Search code examples
rstring-concatenation

R function `paste` is inverting the order of its arguments


I am simply trying to print the output of a statistical process I'm running in R, and I find that the paste function appears to be inverting its inputs. Here's a MWE:

df = data.frame(p_values=c(0.01, 0.001, 0.1, 0.01))
min_index = which.min(df$p_values)
print(paste(str(min_index), 
            " with p-value ",
            str(df$p_values[min_index])))

I'm expecting output more-or-less like this:

2 with p-value 0.001

Instead, I'm getting the highly unintuitive result

 int 2
 num 0.001
[1] "  with p-value  "

In addition to the unexpected order of the printing, I'm getting the int and num and [1], as well as not all being on one line.

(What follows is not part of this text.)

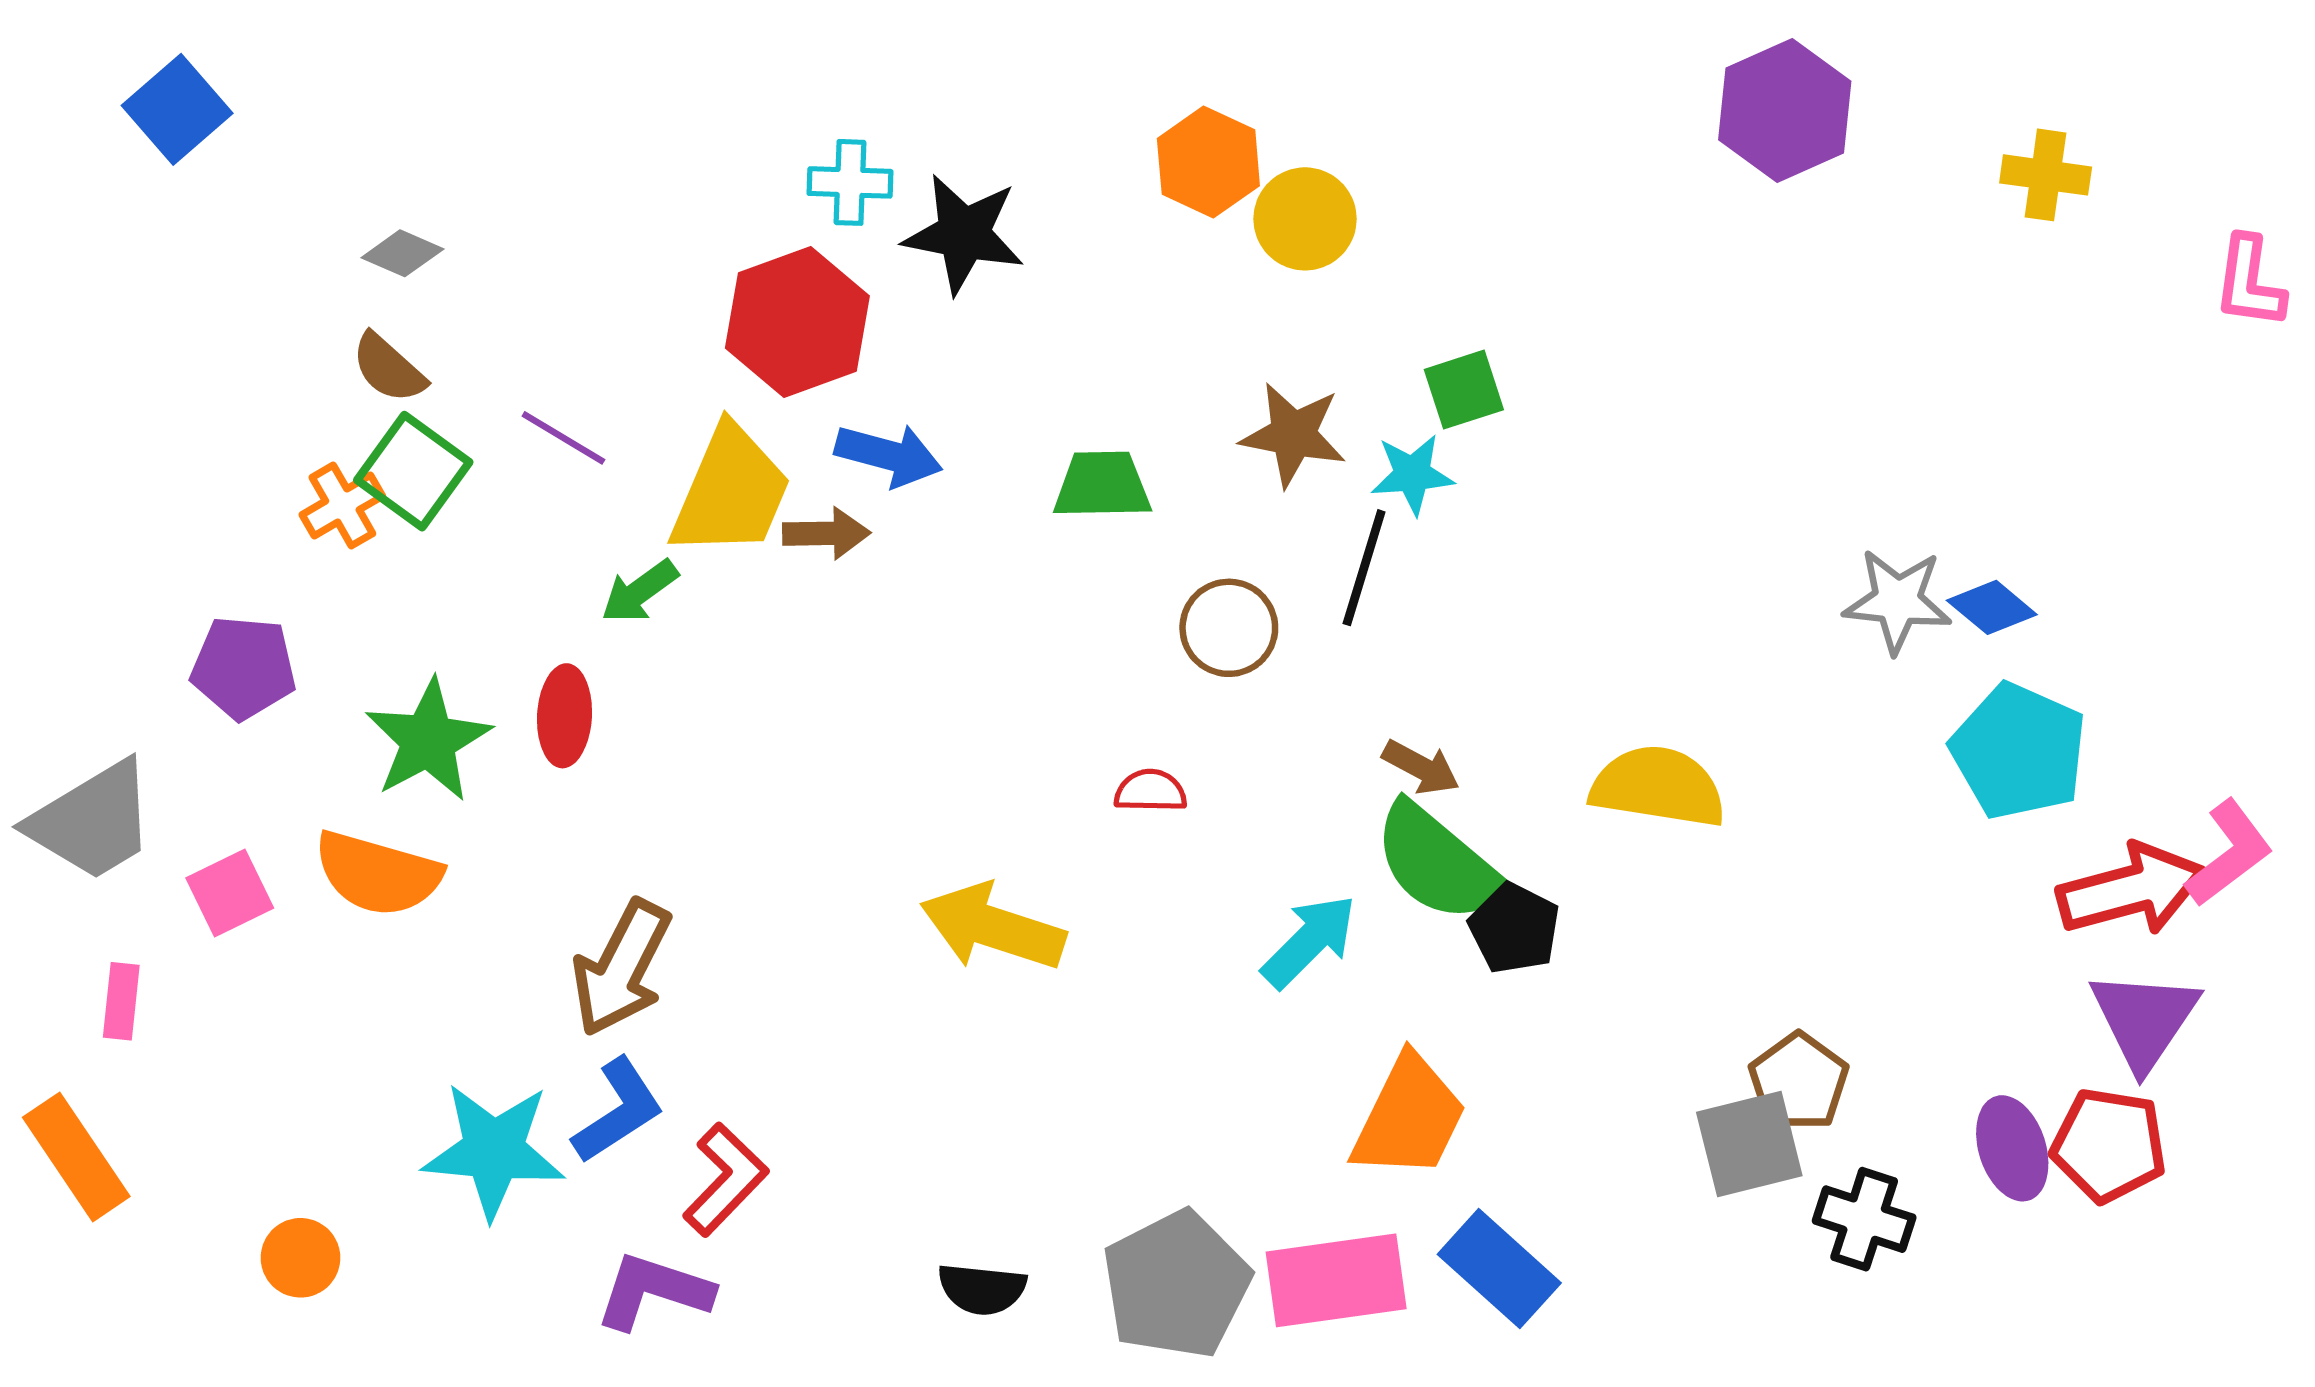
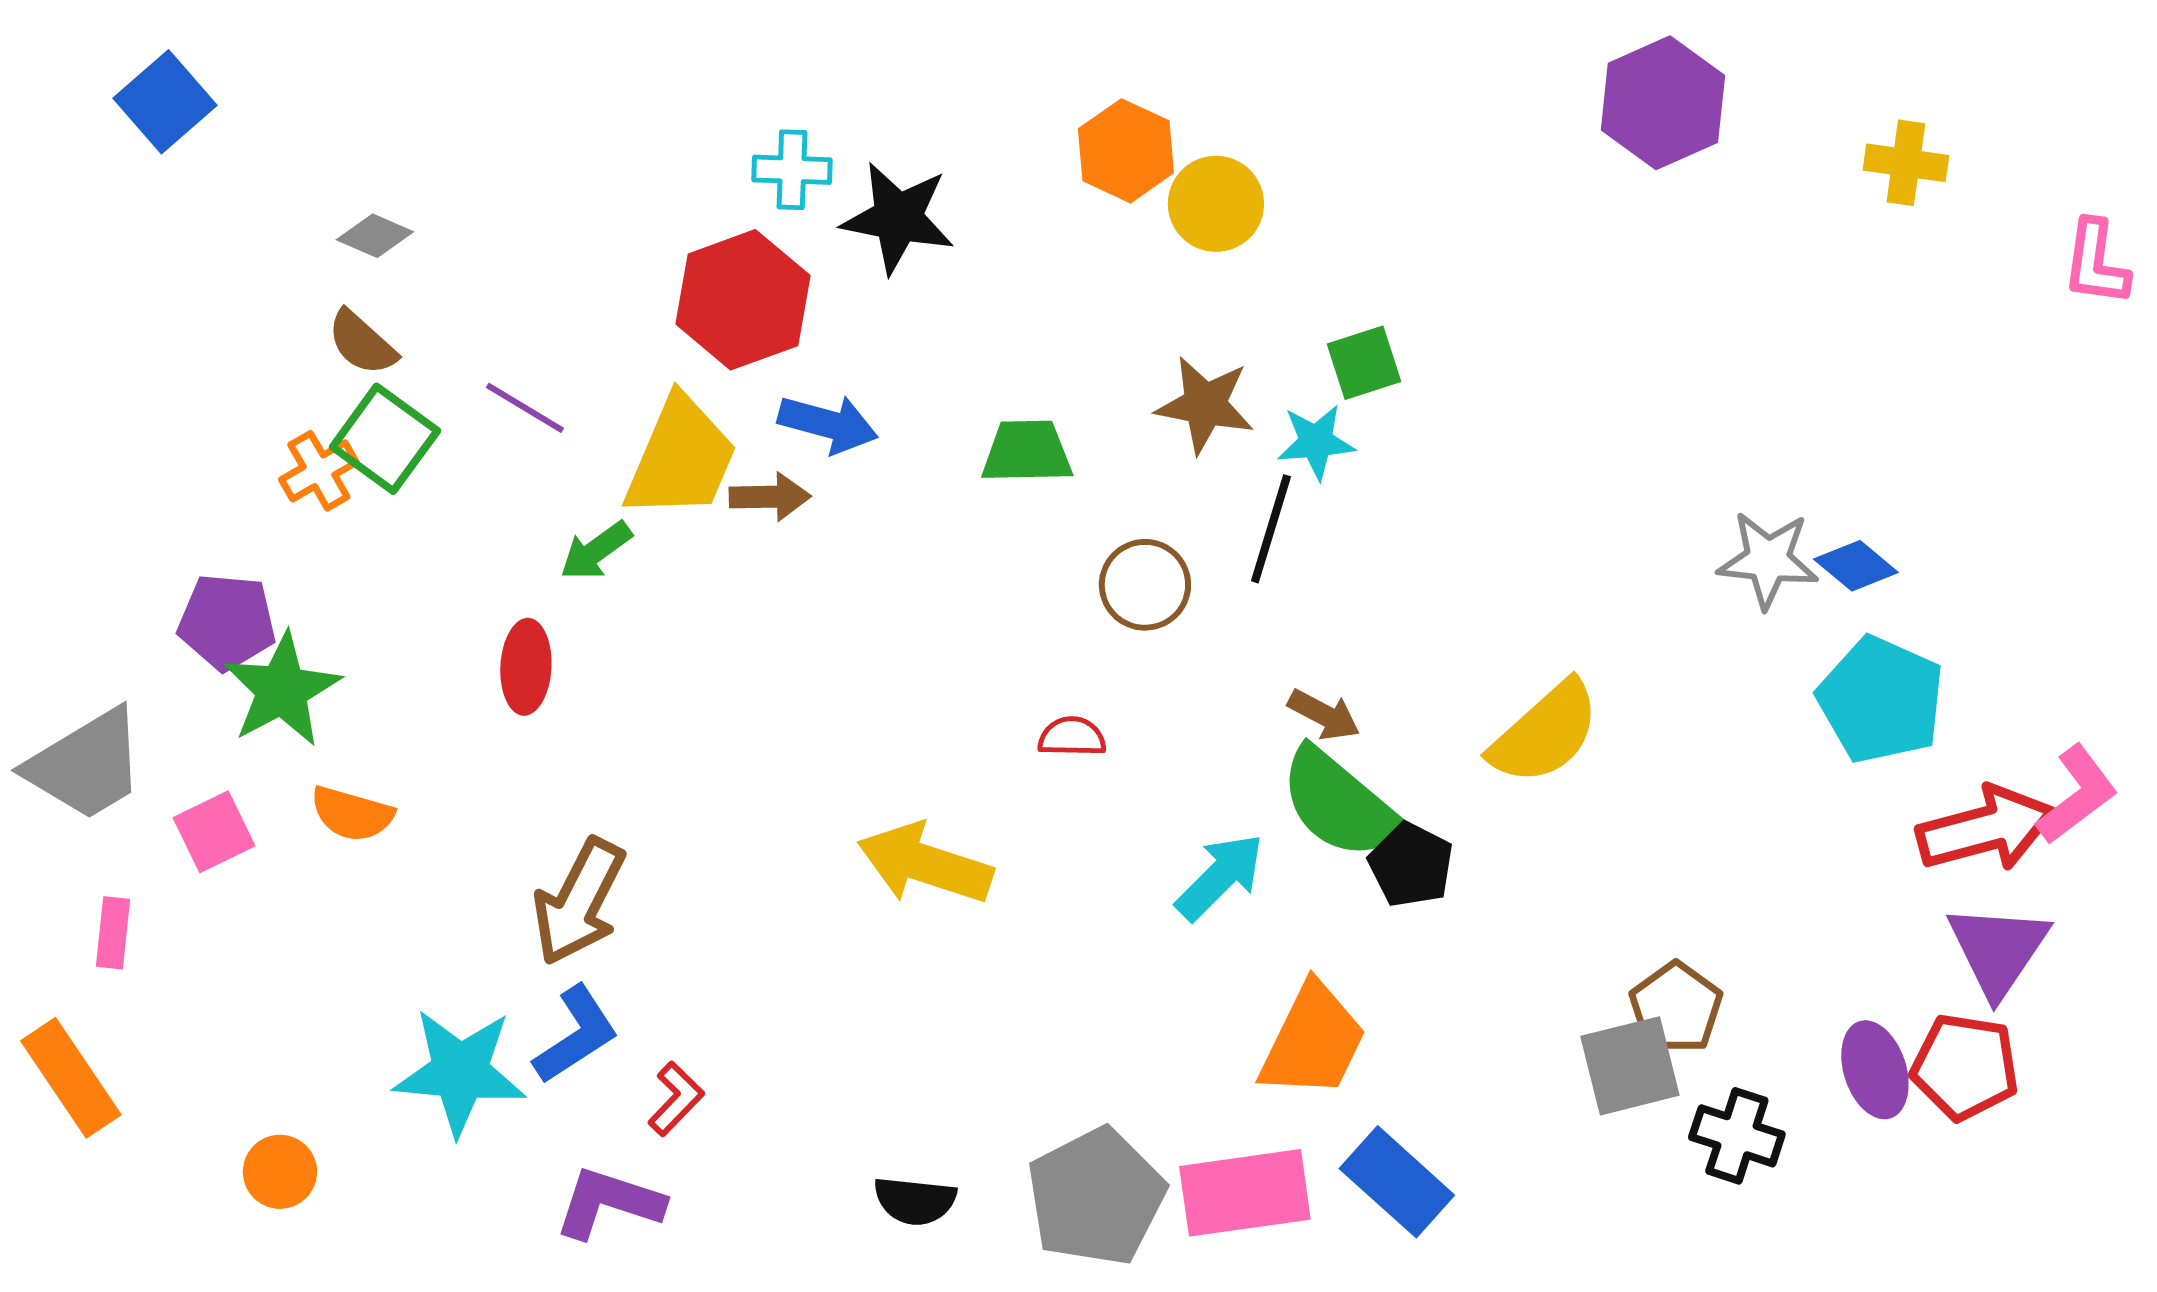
green star: (428, 741) -> (282, 690), moved
yellow semicircle: (1658, 787) -> (1545, 733), turned 129
orange semicircle: (378, 874) -> (352, 814), size x0.7
red L-shape: (725, 1179) -> (676, 1099), size x0.7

What's going on here? I had thought paste was nearly a drop-in replacement for Python's concat operator +, but this result has me scratching my head.


Solution

  • structure not string

    str() in R is not the same as the Python str() function, which coerces an object to a string. In R, the str() function exists to:

    Compactly display the internal structure of an R object, a diagnostic function and an alternative to summary (and to some extent, dput).

    This means when you do str(min_index), R tells you that the structure of min_index is that it's an integer vector of length one, and the value of its element is 2.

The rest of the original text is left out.